How can you represent 300 million people and be ashamed of anything and still understand what all those people are going through?
I ain’t ashamed of anything.
Use cannabis tax to support schools
Candidate Exotic outlined his reasons for supporting cannabis legalization more substantially at an official Libertarian Party candidate rally held at the Oklahoma State Capitol in 2017.
In this particular speech and throughout his campaign, Exotic pointed to the potential revenue from taxing and regulating cannabis—plus the cost savings of ending enforcement and incarceration—as the ideal way to help fund Oklahoma’s public schools, which at the time were facing teacher walk-outs for lack of resources.
He then briefly hit on the hot-button issue of abolishing fishing licenses before returning to his cannabis legalization plan.
A tool to combat the opioid crisis
Another angle Exotic took when advocating for cannabis was to position legalization as a way to alleviate the state’s ongoing problems with rampant abuse of drugs like opioids and methamphetamine.
“The War on Meth is not successful. Not in Oklahoma,” Exotic said. “I personally know I don’t know how many dealers and how many users. We’re spending so much time on the users that we’re not effective at all.”
Selling cop-seized weed?
His most outside-the-box cannabis plan—selling consumers cannabis seized by the police—has yet to be implemented, in Oklahoma or anywhere else. And it’s hard to imagine that it ever will be:
I want to set up a dispensary in every county for nothing but confiscated weed. And every dime of that stays in that county to help those schools, those fire departments, those police departments and to fix those roads.
Oklahoma did pass medical
Once one of the most restrictive states when it came to cannabis laws, Oklahoma voters did pass a medical cannabis law in June of 2018—a few months before the state elected a new Governor but long after Joe Exotic had dropped out of the race.
To the surprise of many inside and outside of the state, Oklahoma’s largely libertarian approach to regulating medical cannabis quickly led to the opening of hundreds of dispensaries and the birth of a thriving local industry.
The law also allows approved patients to grow their own cannabis at home.
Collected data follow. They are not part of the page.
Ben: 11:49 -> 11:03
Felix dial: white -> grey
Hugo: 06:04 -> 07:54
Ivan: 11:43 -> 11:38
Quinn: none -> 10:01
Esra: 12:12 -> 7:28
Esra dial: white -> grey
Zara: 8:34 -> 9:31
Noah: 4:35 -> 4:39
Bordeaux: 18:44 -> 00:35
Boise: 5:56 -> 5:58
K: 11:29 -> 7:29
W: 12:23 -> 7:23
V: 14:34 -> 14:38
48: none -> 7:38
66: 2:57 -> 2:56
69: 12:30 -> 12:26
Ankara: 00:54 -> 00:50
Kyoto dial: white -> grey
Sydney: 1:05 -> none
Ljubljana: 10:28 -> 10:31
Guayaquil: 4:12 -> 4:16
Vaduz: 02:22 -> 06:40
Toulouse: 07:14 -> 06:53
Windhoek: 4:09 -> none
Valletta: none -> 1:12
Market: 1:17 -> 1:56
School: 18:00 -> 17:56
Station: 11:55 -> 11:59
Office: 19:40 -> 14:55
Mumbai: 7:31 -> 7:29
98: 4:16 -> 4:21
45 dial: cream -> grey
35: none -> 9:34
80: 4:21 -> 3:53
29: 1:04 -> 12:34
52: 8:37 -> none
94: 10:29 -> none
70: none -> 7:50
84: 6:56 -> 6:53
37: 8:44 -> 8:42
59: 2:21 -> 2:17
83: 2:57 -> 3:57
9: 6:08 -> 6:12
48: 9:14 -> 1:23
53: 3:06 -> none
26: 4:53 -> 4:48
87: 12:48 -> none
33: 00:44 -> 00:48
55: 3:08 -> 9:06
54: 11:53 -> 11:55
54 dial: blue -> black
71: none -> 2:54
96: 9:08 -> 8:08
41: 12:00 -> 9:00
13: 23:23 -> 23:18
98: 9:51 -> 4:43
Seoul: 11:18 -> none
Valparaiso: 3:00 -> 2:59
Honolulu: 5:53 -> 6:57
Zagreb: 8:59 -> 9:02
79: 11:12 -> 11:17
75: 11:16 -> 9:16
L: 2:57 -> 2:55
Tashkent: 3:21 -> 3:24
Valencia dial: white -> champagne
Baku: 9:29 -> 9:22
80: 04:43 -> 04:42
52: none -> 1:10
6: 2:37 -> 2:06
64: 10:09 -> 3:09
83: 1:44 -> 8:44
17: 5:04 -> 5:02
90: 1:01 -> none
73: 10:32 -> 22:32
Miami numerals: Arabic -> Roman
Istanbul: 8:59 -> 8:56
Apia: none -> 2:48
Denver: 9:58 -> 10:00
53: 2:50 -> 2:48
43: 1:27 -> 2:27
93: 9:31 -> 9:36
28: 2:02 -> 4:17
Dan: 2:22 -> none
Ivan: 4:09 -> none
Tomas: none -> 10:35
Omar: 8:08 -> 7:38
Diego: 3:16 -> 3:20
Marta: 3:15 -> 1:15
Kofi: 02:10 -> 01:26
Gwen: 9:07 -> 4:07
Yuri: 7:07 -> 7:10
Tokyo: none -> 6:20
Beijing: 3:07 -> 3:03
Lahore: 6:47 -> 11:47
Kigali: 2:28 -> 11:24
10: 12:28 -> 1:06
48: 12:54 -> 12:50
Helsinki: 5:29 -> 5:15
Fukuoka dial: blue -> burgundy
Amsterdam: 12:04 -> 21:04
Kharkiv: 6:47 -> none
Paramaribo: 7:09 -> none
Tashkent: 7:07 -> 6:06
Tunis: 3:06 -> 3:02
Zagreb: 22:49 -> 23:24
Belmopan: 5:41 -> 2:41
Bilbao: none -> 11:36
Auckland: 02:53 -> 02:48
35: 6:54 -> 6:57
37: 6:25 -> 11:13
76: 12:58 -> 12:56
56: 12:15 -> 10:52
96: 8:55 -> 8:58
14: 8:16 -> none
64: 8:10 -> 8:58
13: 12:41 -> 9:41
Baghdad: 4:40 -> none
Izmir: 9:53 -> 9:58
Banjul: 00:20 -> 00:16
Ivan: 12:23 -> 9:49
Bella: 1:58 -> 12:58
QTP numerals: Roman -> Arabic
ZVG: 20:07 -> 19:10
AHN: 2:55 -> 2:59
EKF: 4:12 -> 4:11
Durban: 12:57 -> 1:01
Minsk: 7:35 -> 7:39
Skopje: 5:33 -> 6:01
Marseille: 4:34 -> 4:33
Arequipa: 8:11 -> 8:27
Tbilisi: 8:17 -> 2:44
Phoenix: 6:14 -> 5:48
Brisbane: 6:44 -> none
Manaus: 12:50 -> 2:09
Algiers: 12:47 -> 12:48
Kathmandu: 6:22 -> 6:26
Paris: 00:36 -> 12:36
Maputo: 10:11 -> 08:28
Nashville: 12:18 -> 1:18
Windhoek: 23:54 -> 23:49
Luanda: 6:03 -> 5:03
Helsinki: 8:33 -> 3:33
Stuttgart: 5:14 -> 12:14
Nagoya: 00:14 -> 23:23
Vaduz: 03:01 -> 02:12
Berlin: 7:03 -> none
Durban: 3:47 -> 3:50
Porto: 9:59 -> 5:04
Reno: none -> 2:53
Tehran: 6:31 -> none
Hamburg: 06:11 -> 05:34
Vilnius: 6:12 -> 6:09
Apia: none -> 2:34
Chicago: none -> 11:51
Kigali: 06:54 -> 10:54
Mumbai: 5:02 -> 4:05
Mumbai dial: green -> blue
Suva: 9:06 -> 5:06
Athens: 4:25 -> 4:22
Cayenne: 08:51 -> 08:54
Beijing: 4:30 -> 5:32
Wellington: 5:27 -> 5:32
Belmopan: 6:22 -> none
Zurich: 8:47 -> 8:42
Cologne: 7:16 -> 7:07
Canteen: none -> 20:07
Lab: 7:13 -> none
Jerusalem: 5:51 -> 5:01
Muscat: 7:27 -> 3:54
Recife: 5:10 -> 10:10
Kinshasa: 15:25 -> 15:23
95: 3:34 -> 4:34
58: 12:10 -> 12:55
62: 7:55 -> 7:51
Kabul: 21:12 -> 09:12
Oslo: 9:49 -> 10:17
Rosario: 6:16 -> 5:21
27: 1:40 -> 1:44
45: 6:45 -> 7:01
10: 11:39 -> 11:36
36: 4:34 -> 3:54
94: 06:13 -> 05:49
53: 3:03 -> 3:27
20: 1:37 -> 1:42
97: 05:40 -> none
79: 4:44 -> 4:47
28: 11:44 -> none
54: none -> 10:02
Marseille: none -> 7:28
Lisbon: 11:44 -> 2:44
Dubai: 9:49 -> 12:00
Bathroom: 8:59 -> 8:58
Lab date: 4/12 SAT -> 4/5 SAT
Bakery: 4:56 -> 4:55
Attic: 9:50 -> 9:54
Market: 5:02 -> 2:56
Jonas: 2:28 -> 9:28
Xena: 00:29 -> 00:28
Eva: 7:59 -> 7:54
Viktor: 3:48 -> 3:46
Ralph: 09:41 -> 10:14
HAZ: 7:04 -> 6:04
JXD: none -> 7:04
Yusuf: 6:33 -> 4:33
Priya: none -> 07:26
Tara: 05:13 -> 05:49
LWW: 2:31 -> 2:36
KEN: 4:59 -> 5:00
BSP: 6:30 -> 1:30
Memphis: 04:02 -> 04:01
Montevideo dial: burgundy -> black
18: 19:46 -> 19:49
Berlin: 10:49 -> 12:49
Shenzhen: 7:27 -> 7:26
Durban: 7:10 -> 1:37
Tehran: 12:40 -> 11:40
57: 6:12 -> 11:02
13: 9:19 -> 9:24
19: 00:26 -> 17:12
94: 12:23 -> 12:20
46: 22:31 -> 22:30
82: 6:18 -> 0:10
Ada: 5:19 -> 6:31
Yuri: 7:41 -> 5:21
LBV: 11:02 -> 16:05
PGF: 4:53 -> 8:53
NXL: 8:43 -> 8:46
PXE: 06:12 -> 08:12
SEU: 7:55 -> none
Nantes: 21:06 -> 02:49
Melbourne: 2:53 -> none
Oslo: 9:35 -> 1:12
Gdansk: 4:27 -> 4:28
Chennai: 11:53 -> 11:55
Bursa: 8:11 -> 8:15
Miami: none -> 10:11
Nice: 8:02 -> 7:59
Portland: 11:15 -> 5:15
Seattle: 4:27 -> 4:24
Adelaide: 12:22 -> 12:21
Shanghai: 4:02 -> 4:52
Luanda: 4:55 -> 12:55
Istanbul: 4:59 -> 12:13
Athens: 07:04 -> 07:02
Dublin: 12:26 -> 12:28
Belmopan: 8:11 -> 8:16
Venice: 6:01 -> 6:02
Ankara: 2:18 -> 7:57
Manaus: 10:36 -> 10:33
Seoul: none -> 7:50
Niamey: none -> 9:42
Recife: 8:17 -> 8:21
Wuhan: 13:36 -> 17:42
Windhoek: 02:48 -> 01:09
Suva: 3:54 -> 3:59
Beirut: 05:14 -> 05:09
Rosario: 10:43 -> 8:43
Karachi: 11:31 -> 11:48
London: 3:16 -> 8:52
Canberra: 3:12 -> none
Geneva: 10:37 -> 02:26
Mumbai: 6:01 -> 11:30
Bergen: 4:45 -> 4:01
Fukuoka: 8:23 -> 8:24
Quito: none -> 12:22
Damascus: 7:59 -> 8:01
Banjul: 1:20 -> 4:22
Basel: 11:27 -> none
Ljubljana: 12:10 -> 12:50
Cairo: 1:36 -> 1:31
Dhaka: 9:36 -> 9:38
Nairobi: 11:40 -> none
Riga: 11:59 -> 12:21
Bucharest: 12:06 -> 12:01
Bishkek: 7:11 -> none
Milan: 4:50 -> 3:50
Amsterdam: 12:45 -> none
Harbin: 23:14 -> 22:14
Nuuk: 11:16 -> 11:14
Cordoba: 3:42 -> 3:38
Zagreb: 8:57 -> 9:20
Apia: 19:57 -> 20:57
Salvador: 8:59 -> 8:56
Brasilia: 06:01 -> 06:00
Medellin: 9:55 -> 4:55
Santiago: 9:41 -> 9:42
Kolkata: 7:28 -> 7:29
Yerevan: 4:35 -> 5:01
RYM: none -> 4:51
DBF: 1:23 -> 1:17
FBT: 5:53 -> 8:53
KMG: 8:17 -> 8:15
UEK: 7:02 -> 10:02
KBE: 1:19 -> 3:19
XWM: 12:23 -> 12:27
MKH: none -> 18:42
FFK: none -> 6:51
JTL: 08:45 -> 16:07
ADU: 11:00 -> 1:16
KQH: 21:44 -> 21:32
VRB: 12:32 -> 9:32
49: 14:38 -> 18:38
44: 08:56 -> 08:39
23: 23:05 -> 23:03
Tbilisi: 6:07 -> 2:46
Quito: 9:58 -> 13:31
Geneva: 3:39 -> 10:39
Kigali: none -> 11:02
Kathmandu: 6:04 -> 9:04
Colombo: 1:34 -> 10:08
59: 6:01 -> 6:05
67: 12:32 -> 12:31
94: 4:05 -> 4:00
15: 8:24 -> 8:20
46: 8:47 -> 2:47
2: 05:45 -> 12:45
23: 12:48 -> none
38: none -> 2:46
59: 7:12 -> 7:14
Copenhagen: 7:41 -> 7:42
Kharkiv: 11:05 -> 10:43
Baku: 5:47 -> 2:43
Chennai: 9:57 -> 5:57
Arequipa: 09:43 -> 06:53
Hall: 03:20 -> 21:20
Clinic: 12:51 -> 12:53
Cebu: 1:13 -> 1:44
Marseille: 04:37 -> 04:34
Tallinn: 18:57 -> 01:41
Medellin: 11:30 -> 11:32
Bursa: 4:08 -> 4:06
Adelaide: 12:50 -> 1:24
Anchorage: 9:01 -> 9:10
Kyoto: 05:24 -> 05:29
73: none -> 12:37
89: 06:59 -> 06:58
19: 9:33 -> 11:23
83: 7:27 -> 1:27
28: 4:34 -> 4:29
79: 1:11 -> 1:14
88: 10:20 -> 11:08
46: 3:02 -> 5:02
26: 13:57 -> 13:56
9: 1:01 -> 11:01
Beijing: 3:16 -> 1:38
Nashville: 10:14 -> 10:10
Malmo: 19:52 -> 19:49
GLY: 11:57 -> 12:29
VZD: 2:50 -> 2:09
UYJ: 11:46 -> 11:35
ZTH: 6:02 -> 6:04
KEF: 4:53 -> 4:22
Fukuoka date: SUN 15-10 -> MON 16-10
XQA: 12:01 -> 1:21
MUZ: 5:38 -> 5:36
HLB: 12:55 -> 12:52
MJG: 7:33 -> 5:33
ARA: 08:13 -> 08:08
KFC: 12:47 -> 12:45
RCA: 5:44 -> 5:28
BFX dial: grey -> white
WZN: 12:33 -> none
And Oklahoma now has some of this highest personal possession allowances in the entire country.
According to NORML:
Those possessing a state-issued license may possess the following: up to eight ounces of marijuana in their residence; up to one ounce of concentrated marijuana; up to 72 ounces of edible marijuana; up to six mature marijuana plants; up to six seedling plants; and up to three ounces of marijuana on their person. Those who do not possess a license face a fine-only misdemeanor for the possession of up to 1.5 ounces of herbal cannabis.
“If you smoke a lot of weed…”
So although Joe Exotic’s second political campaign fell short at the ballot box, one of his signature issues moved forward in a big way.
Let’s be clear: Most of the credit for that goes to the state’s longtime cannabis advocates, who ran a successful voter initiative in one of the most conservative jurisdictions in the country.
But the Tiger King played a small part in raising awareness and speaking to a group of voters outside the two-party system.